Rathbun again telephones his wife, again in tears, and makes his way to the Scientology retreat in Clearwater, Florida.
There, he is provided a three-bedroom, two-bath apartment he shares with a pet Chihuahua.
Rathbun is additionally provided upwards of $85,000 in medical care to treat a shopping list of lingering medical issues.
Rathbun is then further given unlimited access to a private exercise facility, placed on a medically supervised nutritional regime, and given part-time vocational training in a Church carpentry mill. It’s a job he expressly requests.
This time his sabbatical lasts 10 months. His recovery begins to unravel one day in 2004 when Rathbun picks up the newspaper and reads that a protracted civil case involving the Church has reached a settlement. (When the Rathbun web is eventually unspun, it would be discovered that Rathbun himself began the entire affair. Moreover, a decade later he would coolly confess to coercing others to lie, destruction of evidence and obstruction of justice. (See A Liar is a Coward; a Perjurer is a Criminal.)
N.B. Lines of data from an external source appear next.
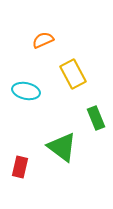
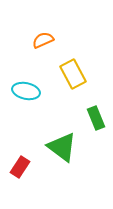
red rectangle: rotated 20 degrees clockwise
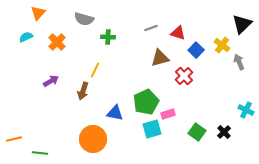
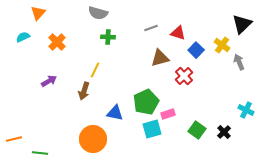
gray semicircle: moved 14 px right, 6 px up
cyan semicircle: moved 3 px left
purple arrow: moved 2 px left
brown arrow: moved 1 px right
green square: moved 2 px up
The descent continues when he’s further informed he no longer qualifies for any future executive position, in accordance with the Founder’s policies regarding Church executives.
In response, Rathbun once again turns violent, this time directing his fury and fist to the literal face of his wife.
Whereupon, he once more skulks away to yet another bar. After getting drunk, he remembers spending the night in a park sharing a pizza with a homeless man.
His descent was complete and irreversible.
Today he rails about the very people who tried to save him from his own madness.
Over the course of 10 years, Rathbun was afforded no less than three years of distraction-free vacation—with no work responsibilities whatsoever and all medical and mental care provided.
How could any individual repay such kindness with such rancor? Describing it as being “ungrateful” is a gross understatement and even “criminal” doesn’t do it justice. Rather, the answer lies in the very characteristics of the insane:
“They have a deep but carefully masked hatred of anyone who seeks to help them.”